Due to the pandemic, it has been more difficult for members of the Reserves to meet in person and go through their medical records.
About half of them do not live near military health clinics that administer the vaccine, the Army said, and it has instructed soldiers on how to upload documents showing they received shots from nonmilitary providers.
‘We expect all unvaccinated soldiers to receive the vaccine as possible,’ Lt. Col.

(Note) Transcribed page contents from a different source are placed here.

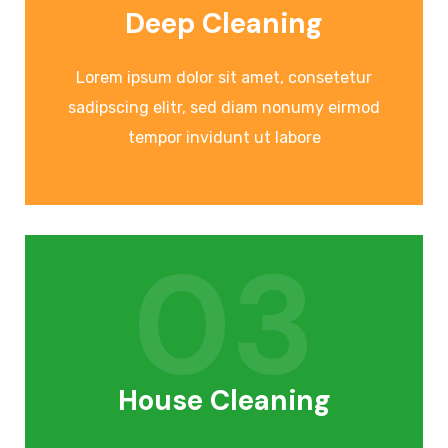
Deep Cleaning
Lorem ipsum dolor sit amet, consetetur
sadipscing elitr, sed diam nonumy eirmod
tempor invidunt ut labore
03
House Cleaning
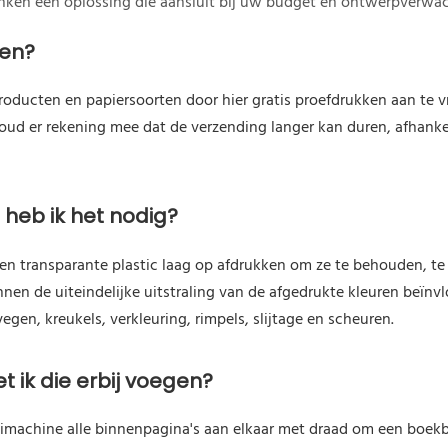
enken een oplossing die aansluit bij uw budget en ontwerpverwa
len?
roducten en papiersoorten door hier gratis proefdrukken aan te 
 Houd er rekening mee dat de verzending langer kan duren, afhank
heb ik het nodig?
n transparante plastic laag op afdrukken om ze te behouden, te 
en de uiteindelijke uitstraling van de afgedrukte kleuren beïnv
gen, kreukels, verkleuring, rimpels, slijtage en scheuren.
t ik die erbij voegen?
machine alle binnenpagina's aan elkaar met draad om een ​​boek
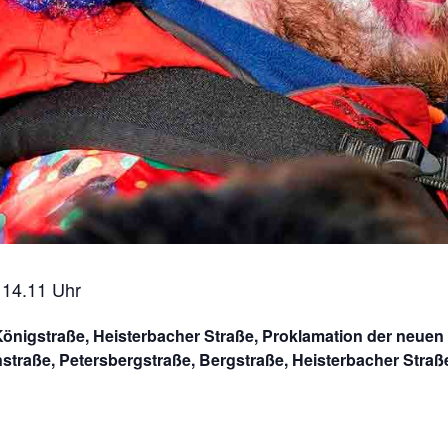
 14.11 Uhr
nigstraße, Heisterbacher Straße, Proklamation der neuen To
nstraße, Petersbergstraße, Bergstraße, Heisterbacher Straß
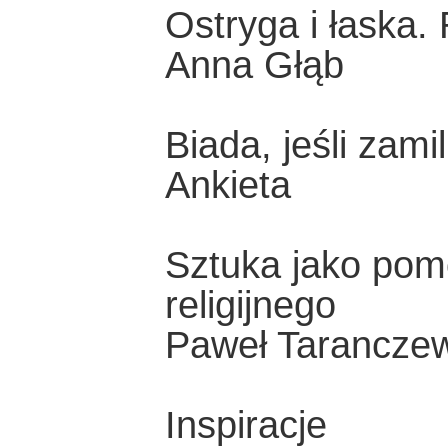
Ostryga i łaska.
Anna Głąb
Biada, jeśli zamil
Ankieta
Sztuka jako pom
religijnego
Paweł Taranczew
Inspiracje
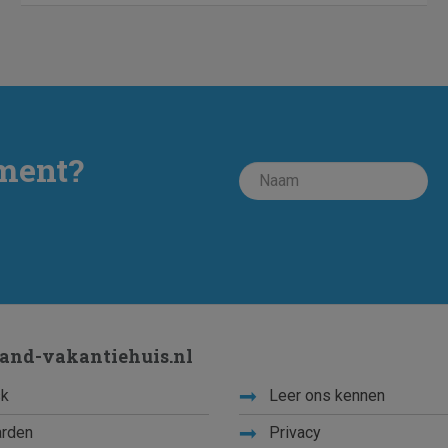
ment?
land-vakantiehuis.nl
k
Leer ons kennen
rden
Privacy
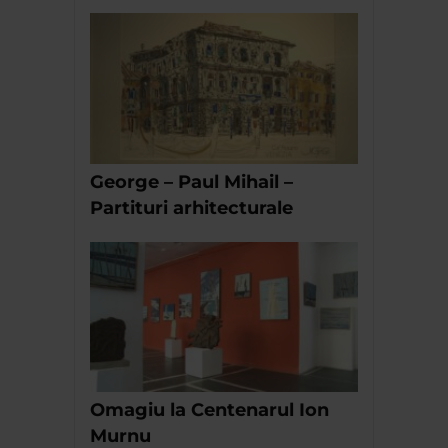
George – Paul Mihail –
Partituri arhitecturale
Omagiu la Centenarul Ion
Murnu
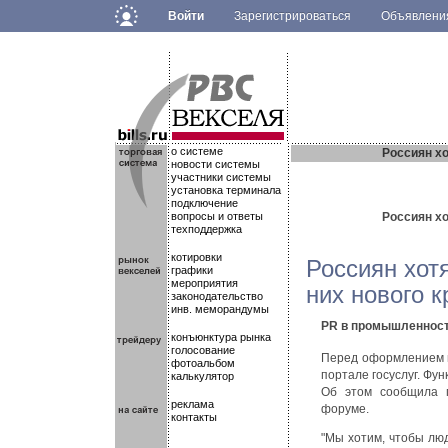
Войти
Зарегистрироваться
Объявлен
.
.
.
о системе
Россиян хо
новости системы
участники системы
установка терминала
подключение
вопросы и ответы
Россиян хо
техподдержка
котировки
Россиян хот
графики
мероприятия
них нового к
законодательство
инв. меморандумы
PR в промышленнос
конъюнктура рынка
голосование
Перед оформлением н
фотоальбом
портале госуслуг. Фу
калькулятор
Об этом сообщила 
реклама
форуме.
контакты
"Мы хотим, чтобы люд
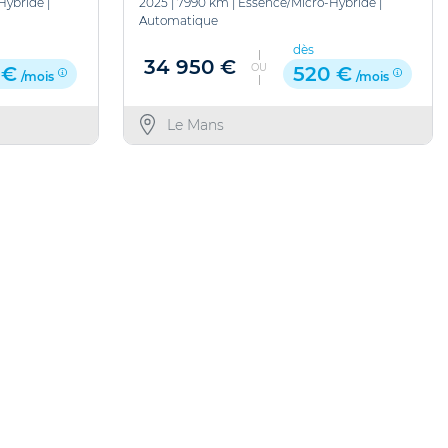
Hybride
|
2025
|
7990 km
|
Essence/Micro-Hybride
|
Automatique
dès
34 950 €
OU
 €
520 €
/mois
/mois
Le Mans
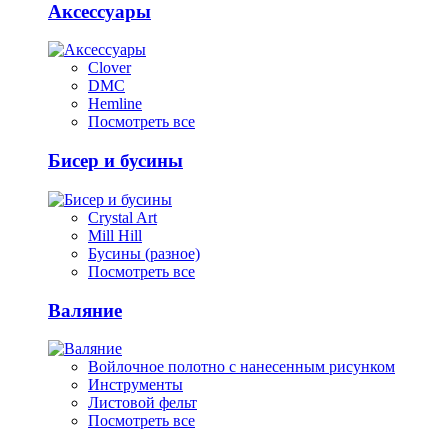
Аксессуары
Clover
DMC
Hemline
Посмотреть все
Бисер и бусины
Crystal Art
Mill Hill
Бусины (разное)
Посмотреть все
Валяние
Войлочное полотно с нанесенным рисунком
Инструменты
Листовой фельт
Посмотреть все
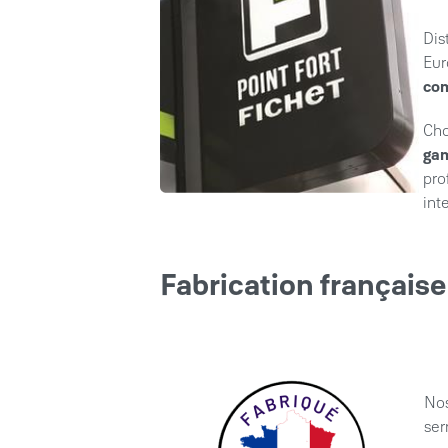
Dis
Eur
com
Cho
ga
pro
int
Fabrication française
Nos
ser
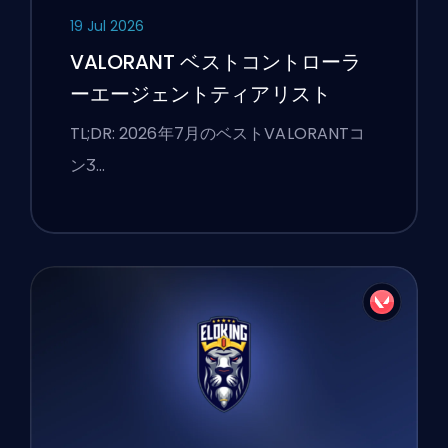
19 Jul 2026
VALORANT ベストコントローラ
ーエージェントティアリスト
TL;DR: 2026年7月のベストVALORANTコ
ンӠ…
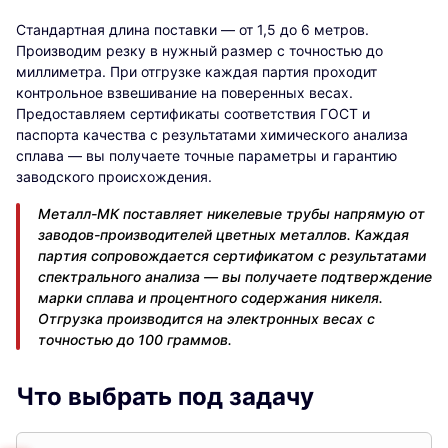
Стандартная длина поставки — от 1,5 до 6 метров.
Производим резку в нужный размер с точностью до
миллиметра. При отгрузке каждая партия проходит
контрольное взвешивание на поверенных весах.
Предоставляем сертификаты соответствия ГОСТ и
паспорта качества с результатами химического анализа
сплава — вы получаете точные параметры и гарантию
заводского происхождения.
Металл-МК поставляет никелевые трубы напрямую от
заводов-производителей цветных металлов. Каждая
партия сопровождается сертификатом с результатами
спектрального анализа — вы получаете подтверждение
марки сплава и процентного содержания никеля.
Отгрузка производится на электронных весах с
точностью до 100 граммов.
Что выбрать под задачу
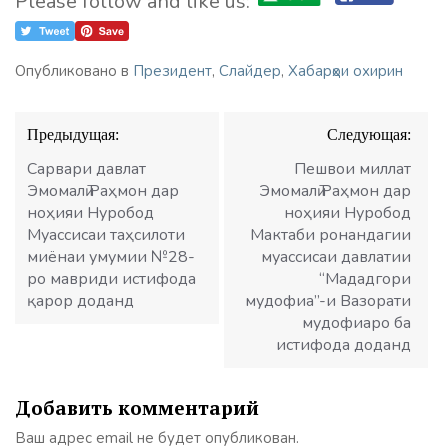
Please follow and like us:
Опубликовано в
Президент
,
Слайдер
,
Хабарҳои охирин
Навигация
Предыдущая:
Следующая:
по
записям
Сарвари давлат
Пешвои миллат
Эмомалӣ Раҳмон дар
Эмомалӣ Раҳмон дар
ноҳияи Нуробод
ноҳияи Нуробод
Муассисаи таҳсилоти
Мактаби ронандагии
миёнаи умумии №28-
муассисаи давлатии
ро мавриди истифода
“Мададгори
қарор доданд
мудофиа”-и Вазорати
мудофиаро ба
истифода доданд
Добавить комментарий
Ваш адрес email не будет опубликован.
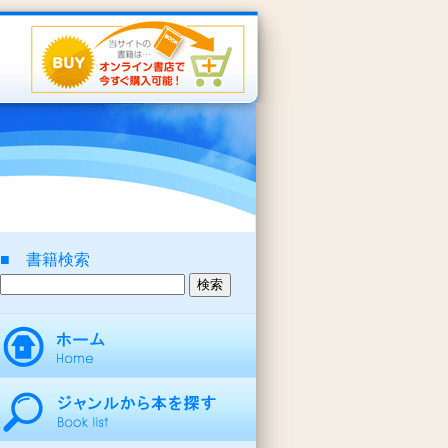
■ 書籍検索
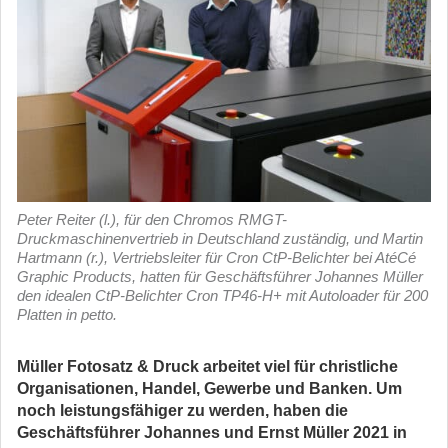
Peter Reiter (l.), für den Chromos RMGT-
Druckmaschinenvertrieb in Deutschland zuständig, und Martin
Hartmann (r.), Vertriebsleiter für Cron CtP-Belichter bei AtéCé
Graphic Products, hatten für Geschäftsführer Johannes Müller
den idealen CtP-Belichter Cron TP46-H+ mit Autoloader für 200
Platten in petto.
Müller Fotosatz & Druck arbeitet viel für christliche
Organisationen, Handel, Gewerbe und Banken. Um
noch leistungsfähiger zu werden, haben die
Geschäftsführer Johannes und Ernst Müller 2021 in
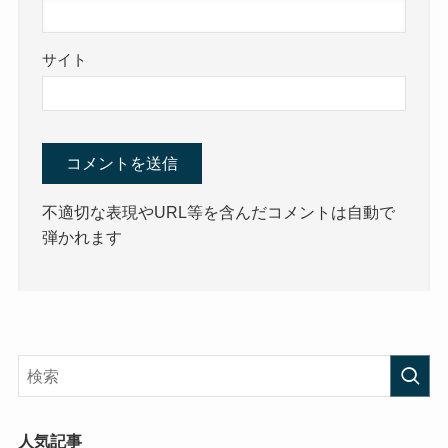
サイト
不適切な表現やURL等を含んだコメントは自動で
弾かれます
人気記事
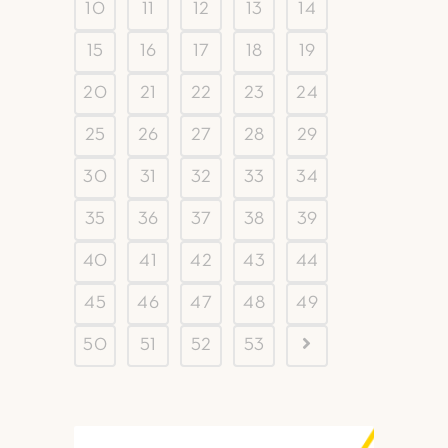
10
11
12
13
14
15
16
17
18
19
20
21
22
23
24
25
26
27
28
29
30
31
32
33
34
35
36
37
38
39
40
41
42
43
44
45
46
47
48
49
50
51
52
53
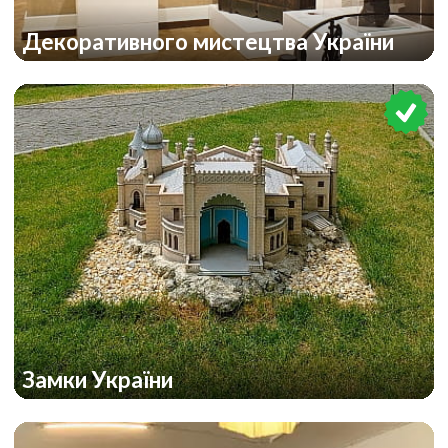
Декоративного мистецтва України
Замки України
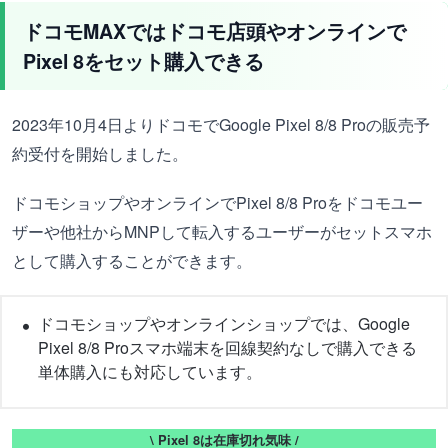
ドコモMAXではドコモ店頭やオンラインで
Pixel 8をセット購入できる
2023年10月4日よりドコモでGoogle Pixel 8/8 Proの販売予
約受付を開始しました。
ドコモショップやオンラインでPixel 8/8 Proをドコモユー
ザーや他社からMNPして転入するユーザーがセットスマホ
として購入することができます。
ドコモショップやオンラインショップでは、Google
Pixel 8/8 Proスマホ端末を回線契約なしで購入できる
単体購入にも対応しています。
\ Pixel 8は在庫切れ気味 /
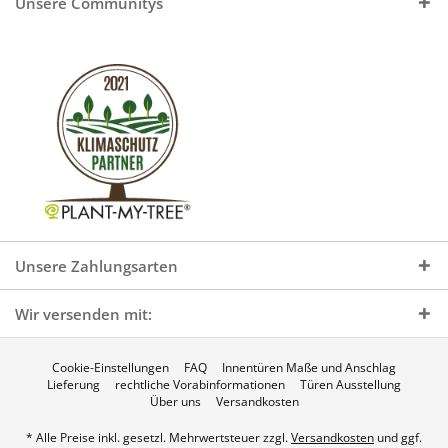
Unsere Communitys
Unsere Zahlungsarten
Wir versenden mit:
Cookie-Einstellungen
FAQ
Innentüren Maße und Anschlag
Lieferung
rechtliche Vorabinformationen
Türen Ausstellung
Über uns
Versandkosten
* Alle Preise inkl. gesetzl. Mehrwertsteuer zzgl.
Versandkosten
und ggf.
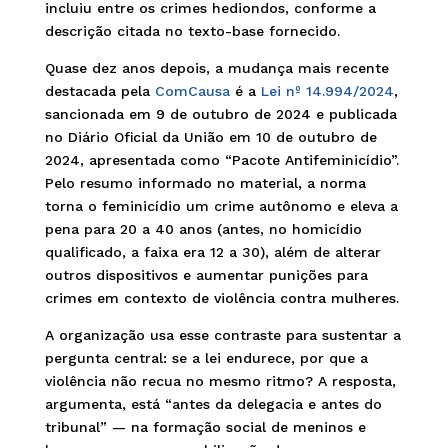
incluiu entre os crimes hediondos, conforme a
descrição citada no texto-base fornecido.
Quase dez anos depois, a mudança mais recente
destacada pela
ComCausa
é a
Lei nº 14.994/2024
,
sancionada em 9 de outubro de 2024 e publicada
no Diário Oficial da União em 10 de outubro de
2024, apresentada como “Pacote Antifeminicídio”.
Pelo resumo informado no material, a norma
torna o feminicídio um crime autônomo e eleva a
pena para 20 a 40 anos (antes, no homicídio
qualificado, a faixa era 12 a 30), além de alterar
outros dispositivos e aumentar punições para
crimes em contexto de violência contra mulheres.
A organização usa esse contraste para sustentar a
pergunta central: se a lei endurece, por que a
violência não recua no mesmo ritmo? A resposta,
argumenta, está “antes da delegacia e antes do
tribunal” — na formação social de meninos e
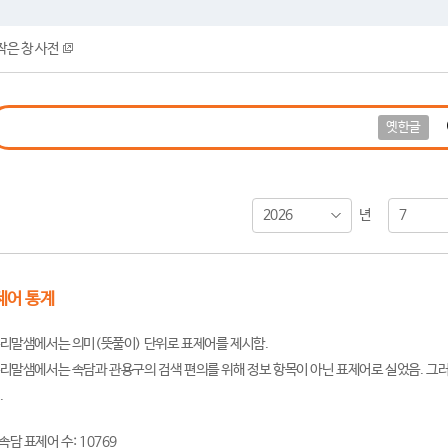
작은 창 사전
옛한글
2026
7
년
제어 통계
리말샘에서는 의미(뜻풀이) 단위로 표제어를 제시함.
리말샘에서는 속담과 관용구의 검색 편의를 위해 정보 항목이 아닌 표제어로 실었음. 그러
.
속담 표제어 수: 10769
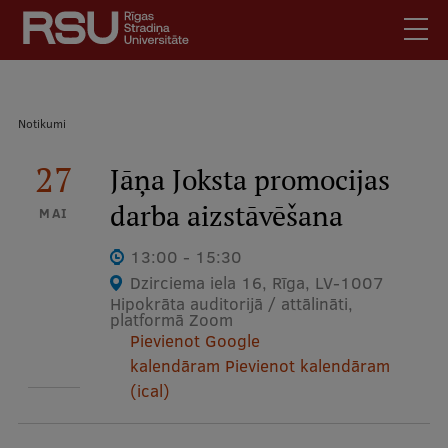
Pārlekt
uz
galveno
saturu
English
.
Atpakaļceļš
Notikumi
Latviski
Mobile
27
Meklēt
Jāņa Joksta promocijas
Skolēniem
augšējā
darba aizstāvēšana
Studentiem
MAI
izvēlne
Absolventiem
13:00 - 15:30
Darbiniekiem
Dzirciema iela 16, Rīga, LV-1007
Hipokrāta auditorijā / attālināti,
Darba devējiem
platformā Zoom
Pievienot Google
Bibliotēka
kalendāram
Pievienot kalendāram
Kontakti
(ical)
Vakances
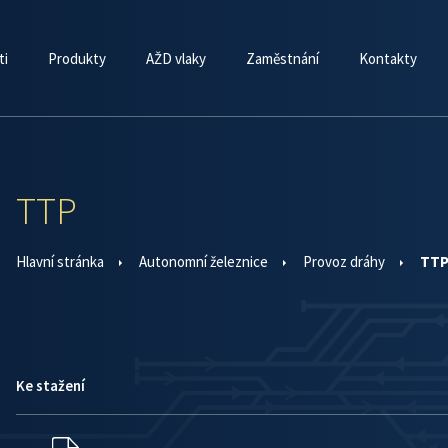
ti
Produkty
AŽD vlaky
Zaměstnání
Kontakty
TTP
Hlavní stránka
Autonomní železnice
Provoz dráhy
TT
Ke stažení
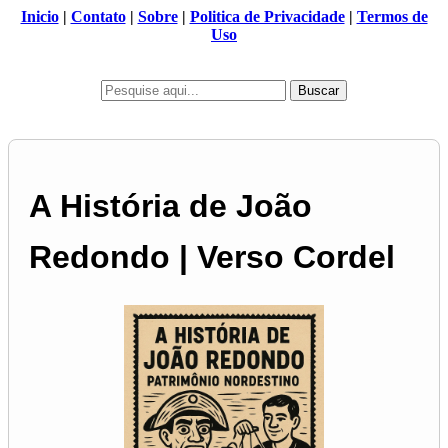
Inicio
|
Contato
|
Sobre
|
Politica de Privacidade
|
Termos de
Uso
Buscar
A História de João
Redondo | Verso Cordel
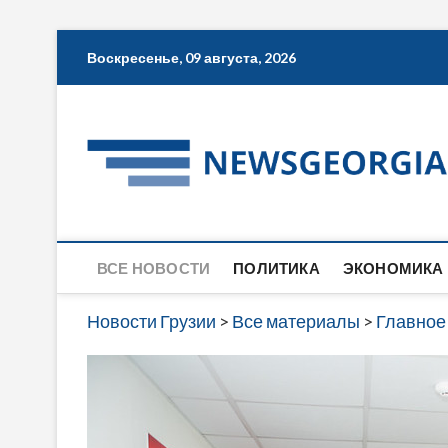
Skip
Воскресенье, 09 августа, 2026
to
content
ВСЕ НОВОСТИ
ПОЛИТИКА
ЭКОНОМИКА
Новости Грузии
>
Все материалы
>
Главное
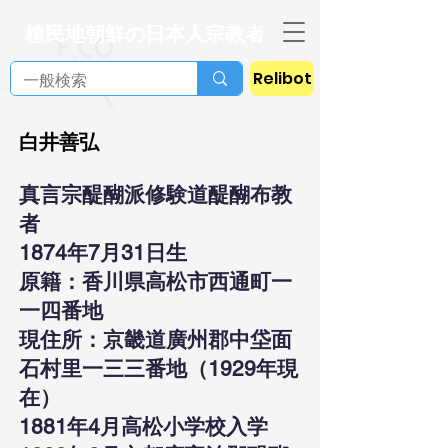
植民地朝鮮の日本人宗教者
Relibot
白井善弘
真言宗醍醐派修験道醍醐布教
者
1874年7月31日生
原籍：香川県高松市西通町一
一四番地
現住所：京畿道廣州郡中垈面
石村里一三三番地（1929年現
在）
1881年4月高松小学校入学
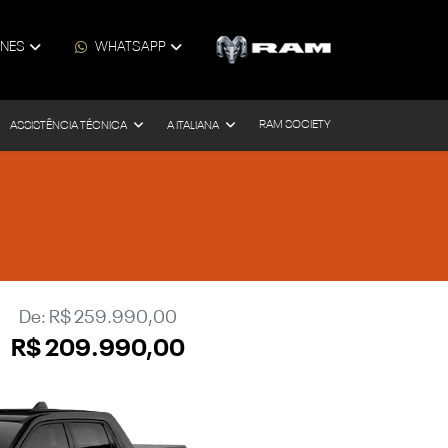
ONES
WHATSAPP
RAM SOCIETY
ASSISTÊNCIA TÉCNICA
A ITALIANA
De: R$ 259.990,00
R$ 209.990,00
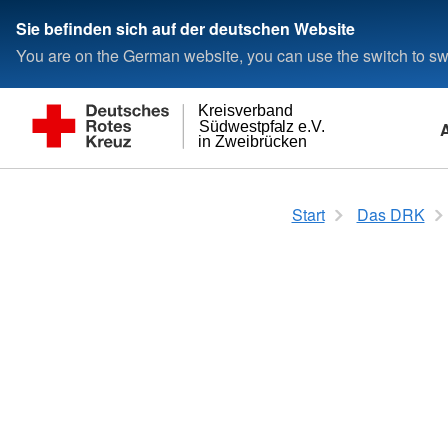
Sie befinden sich auf der deutschen Website
You are on the German website, you can use the switch to swi
Kreisverband
Südwestpfalz e.V.
in Zweibrücken
Alltagshilfen
Erste Hilfe
Inklusionsbetriebe
Wer wir sind
Unsere Quartierstr
Ausbildung für Ber
Backshop Brotkör
Selbstverständnis
Start
Das DRK
Ambulante Pflege
Erste Hilfe Ausbildung
Was ist ein Inklusionsbetrieb?
Unser Präsidium
Begegnungstätte Quar
Sanitätsausbildung
Über unseren Backs
Grundsätze
"Neue Mitte"
Betreutes Wohnen
Erste Hilfe Fortbildung
Unsere Inklusionsbetriebe
Satzung
Sprechfunklehrgang
Öffnungszeiten
Leitbild
Begegnungsstätte Qua
Fahrdienst
Erste Hilfe am Kind
Warum uns diese Betriebe so
Organigramm
Rettungssanitäter/in
Unsere Backwaren
Compliance
"an der Steinhauser 
wichtig sind
Hausnotruf
Erste Hilfe für Lehrkräfte
Bestellungen
Auftrag
Begegnungstätte Quar
Hauswirtschaftliche Hilfen
Kurs AED- Frühdefibrillation
"Sechsmorgen"
Kontakt
Geschichte
Begegnungsstätte
Erste Hilfe bei Senioren
Mehrgenerationenhaus
Quartiersmanagement
Projekt Gemeinsam.Digital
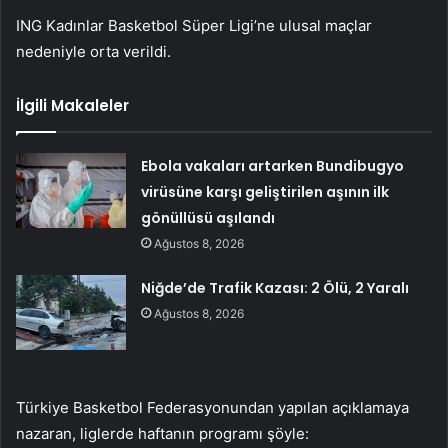
ING Kadınlar Basketbol Süper Ligi’ne ulusal maçlar
nedeniyle orta verildi.
İlgili Makaleler
Ebola vakaları artarken Bundibugyo
virüsüne karşı geliştirilen aşının ilk
gönüllüsü aşılandı
Ağustos 8, 2026
Niğde’de Trafik Kazası: 2 Ölü, 2 Yaralı
Ağustos 8, 2026
Türkiye Basketbol Federasyonundan yapılan açıklamaya
nazaran, liglerde haftanın programı şöyle:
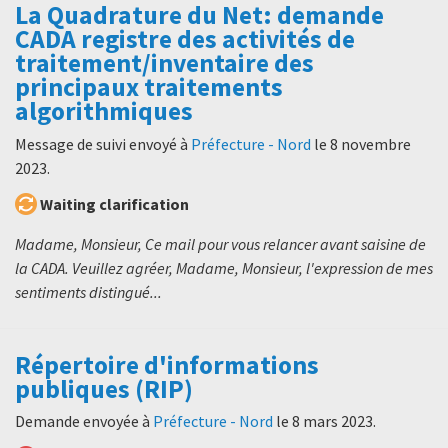
La Quadrature du Net: demande
CADA registre des activités de
traitement/inventaire des
principaux traitements
algorithmiques
Message de suivi envoyé à
Préfecture - Nord
le
8 novembre
2023
.
Waiting clarification
Madame, Monsieur, Ce mail pour vous relancer avant saisine de
la CADA. Veuillez agréer, Madame, Monsieur, l'expression de mes
sentiments distingué...
Répertoire d'informations
publiques (RIP)
Demande envoyée à
Préfecture - Nord
le
8 mars 2023
.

Terence M. Kelley, an Army spokesman, said in a statement. ‘Individual soldiers are required to receive the vaccine when available.’
He also noted that the June deadline ‘allows reserve component units necessary time to update records and process exemption requests.’
But Representative Ruben Gallego, a Democrat from Arizona who sits on the House Armed Services Committee, said the reserve deadline was ‘alarming’ and could negatively affect the service’s ability to mobilize troops between now and next summer.
They have been deployed for duty more than any other time since World War II in 2020, amid political turmoil, wildfires and the coronavirus pandemic.
In response, though, the Army said that Guard or Reserve soldiers mobilized on federal orders after December 15 – when the Army has to be fully vaccinated – must be immunized when they leave their home station.
The move could delay movement of any personnel who has not yet started their vaccine regiment.
The military has previously faced blowback for its vaccine mandates, with about 16 percent of pilots and crew members in the Air Force reserve units either seeking a transfer to another unit to delay anthrax vaccine regiments in the 1990s, switched to an inactive status or left the service all together.
Now, the Post reports, Defense officials are reluctant to predict how many soldiers would defy the mandate, although Representative Dan Crenshaw, of Texas, tweeted last month that he expects it to be a lot.
‘Question for the SECDEF: Are you really filling to allow a huge exodus of experienced service members just because they won’t take the vaccine,’ he wrote.
‘Honestly, Americans deserve to know how you plan on dealing with this blow to force readiness – it’s already causing serious problems.’
Some Air Force officers have already joined other government workers in lawsuits to halt the requirements, the Post reports.
Meanwhile, 65.3 percent of all Americans have received at least one dose of the COVID vaccine, according to CDC data, and 56.4 percent are fully vaccinated.